▶ [PROBLEM TO WORK ON]: An exact copy of the lines of the listing below between the "Pošli e-mail" line and the "over vol humor, zachtheid en heldere taal." line, both included, is the whole answer; please omit the pictures.

▶ [RECORDED INFORMATION]:
Start of Block

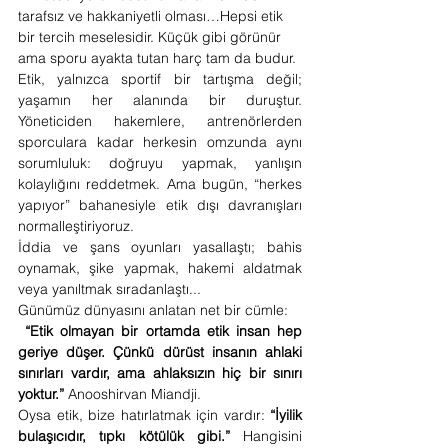
tarafsız ve hakkaniyetli olması…Hepsi etik 
bir tercih meselesidir. Küçük gibi görünür 
ama sporu ayakta tutan harç tam da budur.
Etik, yalnızca sportif bir tartışma değil; 
yaşamın her alanında bir duruştur. 
Yöneticiden hakemlere, antrenörlerden 
sporculara kadar herkesin omzunda aynı 
sorumluluk: doğruyu yapmak, yanlışın 
kolaylığını reddetmek. Ama bugün, “herkes 
yapıyor” bahanesiyle etik dışı davranışları 
normalleştiriyoruz.
İddia ve şans oyunları yasallaştı; bahis 
oynamak, şike yapmak, hakemi aldatmak 
veya yanıltmak sıradanlaştı...
Günümüz dünyasını anlatan net bir cümle:
 “Etik olmayan bir ortamda etik insan hep 
geriye düşer. Çünkü dürüst insanın ahlaki 
sınırları vardır, ama ahlaksızın hiç bir sınırı 
yoktur.”
 Anooshirvan Miandji.
Oysa etik, bize hatırlatmak için vardır: 
“İyilik 
bulaşıcıdır, tıpkı kötülük gibi.”
 Hangisini 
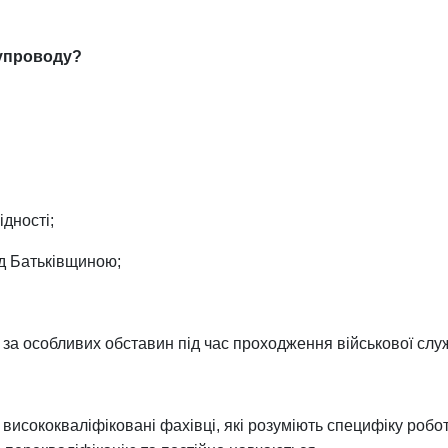
супроводу?
дності;
ед
Батьківщиною;
ти за особливих обставин під час проходження військової слу
 висококваліфіковані фахівці, які розуміють специфіку робот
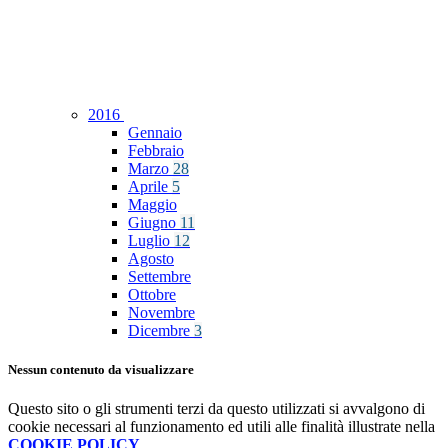
2016
Gennaio
Febbraio
Marzo
28
Aprile
5
Maggio
Giugno
11
Luglio
12
Agosto
Settembre
Ottobre
Novembre
Dicembre
3
Nessun contenuto da visualizzare
Questo sito o gli strumenti terzi da questo utilizzati si avvalgono di
cookie necessari al funzionamento ed utili alle finalità illustrate nella
COOKIE POLICY
.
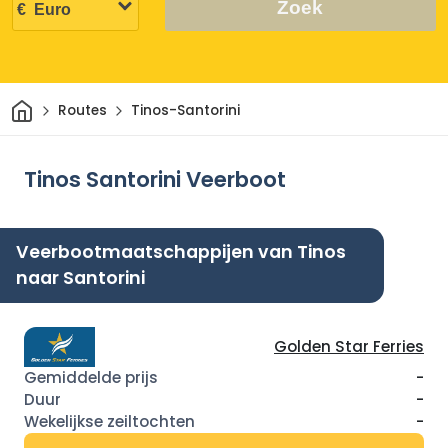
Zoek
Thuis
Routes
Tinos-Santorini
Tinos Santorini Veerboot
Veerbootmaatschappijen van Tinos
naar Santorini
Golden Star Ferries
-
-
-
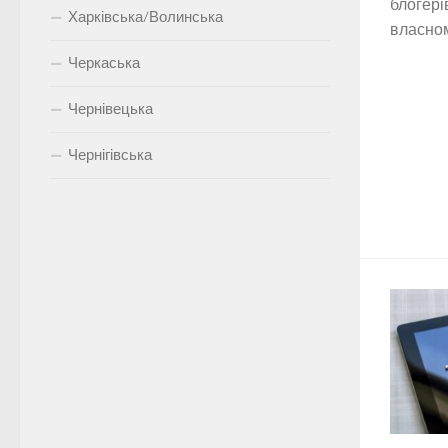
блогері
Харківська/Волинська
власном
Черкаська
Чернівецька
Чернігівська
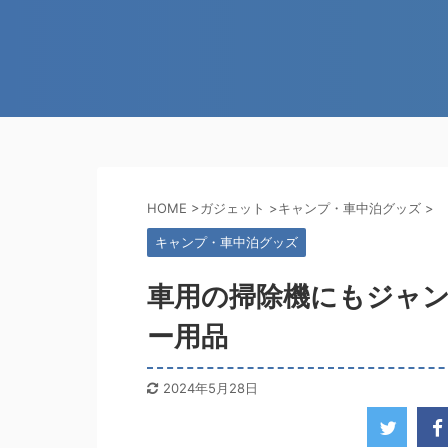
HOME
>
ガジェット
>
キャンプ・車中泊グッズ
>
キャンプ・車中泊グッズ
車用の掃除機にもジャ
ー用品
2024年5月28日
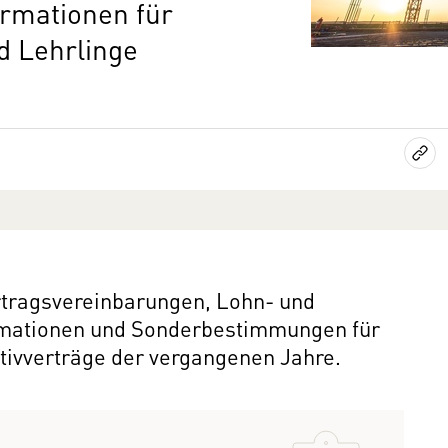
ormationen für
nd Lehrlinge
ertragsvereinbarungen, Lohn- und
rmationen und Sonderbestimmungen für
tivverträge der vergangenen Jahre.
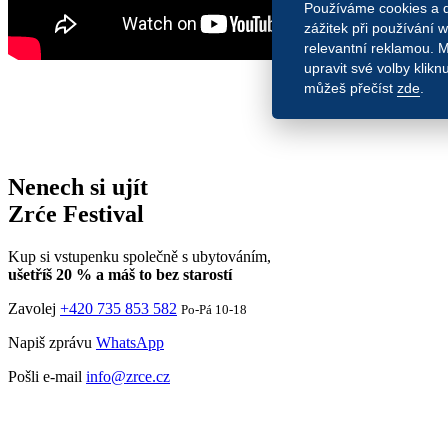
Používáme cookies a dal
zážitek při používání 
relevantní reklamou. 
upravit své volby klik
můžeš přečíst
zde
.
Nenech si ujít
Zrće Festival
Kup si vstupenku společně s ubytováním,
ušetříš 20 % a máš to bez starostí
Zavolej
+420 735 853 582
Po-Pá 10-18
Napiš zprávu
WhatsApp
Pošli e-mail
info@zrce.cz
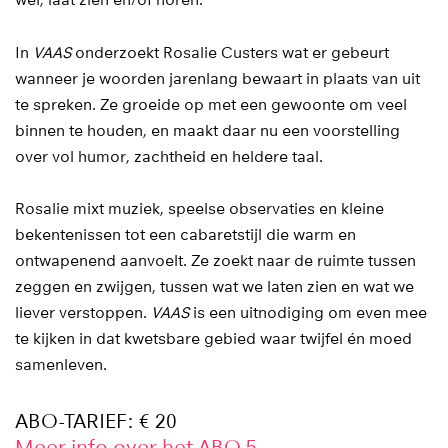
wel, laat zien en/of horen.
In
VAAS
onderzoekt Rosalie Custers wat er gebeurt
wanneer je woorden jarenlang bewaart in plaats van uit
te spreken. Ze groeide op met een gewoonte om veel
binnen te houden, en maakt daar nu een voorstelling
over vol humor, zachtheid en heldere taal.
Rosalie mixt muziek, speelse observaties en kleine
bekentenissen tot een cabaretstijl die warm en
ontwapenend aanvoelt. Ze zoekt naar de ruimte tussen
zeggen en zwijgen, tussen wat we laten zien en wat we
liever verstoppen.
VAAS
is een uitnodiging om even mee
te kijken in dat kwetsbare gebied waar twijfel én moed
samenleven.
ABO-TARIEF: € 20
Meer info over het ABO 5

End of Block

▶ [COMPLETED EXERCISE]:
Pošli e-mail
info@zrce.cz
wel, laat zien en/of horen.
In
VAAS
onderzoekt Rosalie Custers wat er gebeurt
wanneer je woorden jarenlang bewaart in plaats van uit
te spreken. Ze groeide op met een gewoonte om veel
binnen te houden, en maakt daar nu een voorstelling
over vol humor, zachtheid en heldere taal.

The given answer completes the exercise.